International Journal of
Physical Sciences

  • Abbreviation: Int. J. Phys. Sci.
  • Language: English
  • ISSN: 1992-1950
  • DOI: 10.5897/IJPS
  • Start Year: 2006
  • Published Articles: 2533

Full Length Research Paper

New monitoring method based principal component analysis and fuzzy clustering

Khaled Ouni1*, Hedi Dhouibi1, Lotfi Nabli2 and Hassani Messaoud2
1The High Institute of Applied Sciences and Technology of Kairouan, Kairouan, Avenue Beit ElHekma, 3100 Kairouan, Tunisia. 2The National Engineering School of Monastir, Avenue Ibn ElJazzar, 5019 Monastir, Tunisia.
Email: [email protected]

  •  Accepted: 07 May 2012
  •  Published: 16 May 2013


This work concerns the principal component analysis applied to the supervision of quality parameters of the flour production line.
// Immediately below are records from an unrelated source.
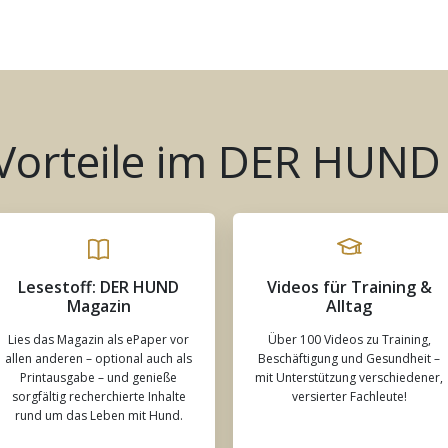
 Vorteile im DER HUND
Lesestoff: DER HUND
Videos für Training &
Magazin
Alltag
Lies das Magazin als ePaper vor
Über 100 Videos zu Training,
allen anderen – optional auch als
Beschäftigung und Gesundheit –
Printausgabe – und genieße
mit Unterstützung verschiedener,
sorgfältig recherchierte Inhalte
versierter Fachleute!
rund um das Leben mit Hund.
Our contribution lies in the combined use of the principal component analysis technique and the clustering algorithms in the field of production system diagnosis. This approach allows detecting and locating the system defects, based on the drifts of the product quality parameters. A comparative study between the classification performance by clustering algorithms and the principal component analysis has been proposed. Locating parameters in defect is based on the technique of fault direction in partial least square.


Key words: Fuzzy clustering, fault detection, fault location, principal component analysis (PCA).